The parties agree that since the deaths of the servicemen occurred in Maryland, the law of that State is controlling. See Maryland Wrongful Death Act, Md. Code Ann., Cts & Jud. Proc. § 3-901 et seq. (1980). In Phipps v. General Motors Corp., 278 Md. 337, 363 A.2d 955 (1976), Maryland’s highest Court adopted Restatement (Second) of Torts § 402 A (1965) and its rationale of strict liability in tort for defective products. See Singleton v. International Harvester Co., 4th Cir., 685 F.2d 112 (1981) (applying § 402 A as law of Maryland in defective design case).

Section 402 A reads:

“Special Liability of Seller of Product for Physical Harm to User or Consumer

(1) One who sells any product in a defective condition unreasonably dangerous to the user or consumer or to his property is subject to liability for physical harm thereby caused to the ultimate user or consumer, or to his property, if

(a) the seller is engaged in the business of selling such a product, and
(b) it is expected to and does reach the user or consumer without substantial change in the condition in which it is sold.

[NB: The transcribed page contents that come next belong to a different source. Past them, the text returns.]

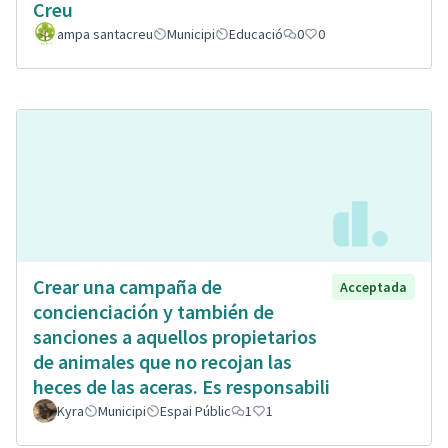
Creu
ampa santacreu
Municipi
Educació
0
0
Crear una campaña de
Acceptada
concienciación y también de
sanciones a aquellos propietarios
de animales que no recojan las
heces de las aceras. Es responsabili
Kyra
Municipi
Espai Públic
1
1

(2) The rule stated in Subsection (1) applies although

(a) the seller has exercised all possible care in the preparation and sale of his product, and
(b) the user or consumer has not bought the product from or entered into any contractual relation with the seller.” Id.

The Maryland Court of Appeals adopted a seven factors test for determining whether a product was defectively designed under § 402 A. Those factors are:

*1176 “ ‘(1) the usefulness and desirability of the product. (2) the availability of other and safer products to meet the same need, (3) the likelihood of injury and its probable seriousness, (4) the obviousness of the danger, (5) common knowledge and normal public expectation of the danger (particularly for established products), (6) the avoidability of injury by care in use of the product (including the effect of instructions or warnings), and (7) the ability to eliminate the danger without seriously impairing the usefulness of the product or making it unduly expensive.’ ” Phipps v. General Motors Corp., 363 A.2d at 959, quoting Wade, Strict Tort Liability of Manufacturers, 19 Sw. L.J. 5, 17 (1965).

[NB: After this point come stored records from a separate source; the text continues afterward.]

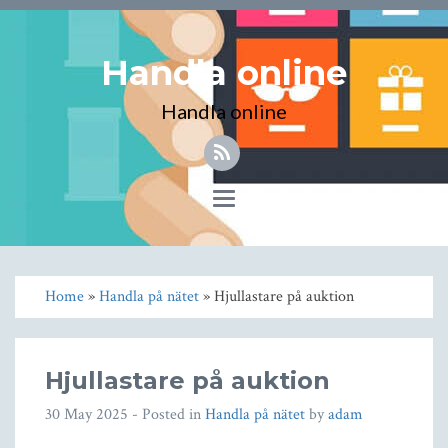
Handla online
Handla online
Toggle
navigation
Home
»
Handla på nätet
» Hjullastare på auktion
Hjullastare på auktion
30 May 2025
- Posted in
Handla på nätet
by
adam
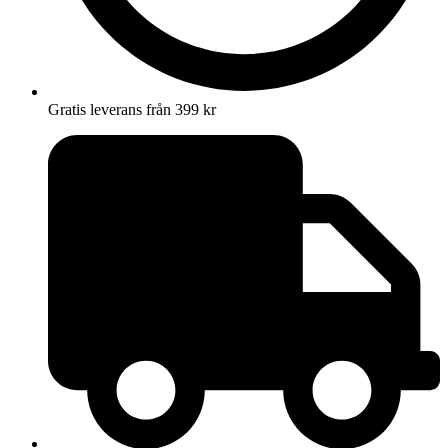
Gratis leverans från 399 kr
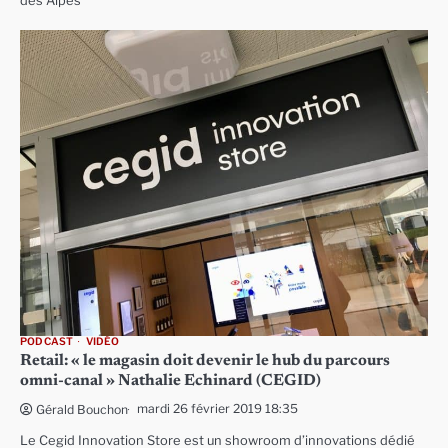
des Alpes
PODCAST
VIDÉO
Retail: « le magasin doit devenir le hub du parcours
omni-canal » Nathalie Echinard (CEGID)
mardi 26 février 2019 18:35
Gérald Bouchon
Le Cegid Innovation Store est un showroom d’innovations dédié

After Phipps, then, a balancing test weighing the advantage and disadvantages of the allegedly defective design vis-a-vis an alternate design must be performed.

C.

The theory of plaintiffs’ case at trial was that defendant’s helicopter was defective in design under Restatement (Second) 402A, supra, because it lacked an in-eockpit warning device and that this design defect rendered the helicopter fundamentally unsafe and ultimately caused the deaths of plaintiffs’ decedents. We summarize the evidence bearing upon this contention.

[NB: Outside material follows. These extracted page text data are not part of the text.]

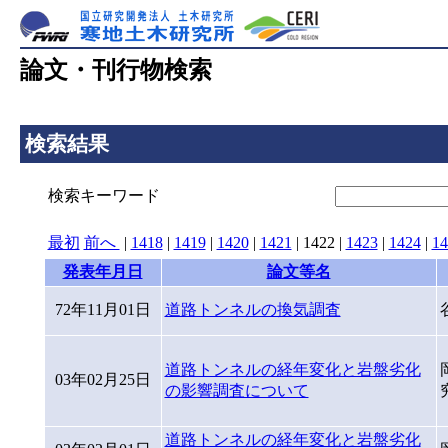
論文・刊行物検索
検索結果
検索キーワード
最初
前へ
|
1418
|
1419
|
1420
|
1421
|
1422
|
1423
|
1424
|
14
発表年月日
論文等名
72年11月01日
道路トンネルの換気調査
道路トンネルの経年変化と岩盤劣化
03年02月25日
の影響調査について
道路トンネルの経年変化と岩盤劣化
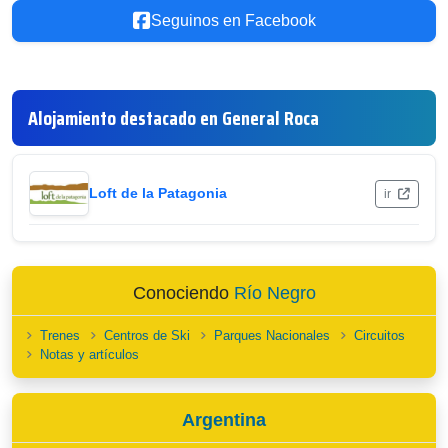
Seguinos en Facebook
Alojamiento destacado en General Roca
Loft de la Patagonia
ir
Conociendo
Río Negro
Trenes
Centros de Ski
Parques Nacionales
Circuitos
Notas y artículos
Argentina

Plaintiffs introduced evidence showing that an in-cockpit warning device for blade pressure was a necessary component of a helicopter designed for long-range flights and that such a system was available for use in certain other helicopter models. Although there was evidence that the CH-53D model in question was only designed with short range flights in mind, (i.e. flights of less than 5 hours) plaintiffs presented evidence that long range flights were contemplated by virtue of fuel extension tanks and a “hot refueling” technique. Provisions for the use of the fuel extension tanks were included in the specifications. “Hot refueling” was a method by which the helicopter could take on fuel while on the ground without the pilot having to shut off the engines, but precluding an inspection of the BIM gauges even though the aircraft was on the ground.

Defendant countered with evidence: (1) that cockpit BIMs were unreliable and dangerous because a false warning of loss of blade pressure might cause a pilot to bail out or attempt to land his aircraft in rough terrain unnecessarily damaging or destroying it in the process; and (2) that defendant repeatedly recommended installation of cockpit BIMs in the Sea Stallions upon learning that they were being used for long range flights exceeding two hours, but that those recommendations went unheeded by military authorities.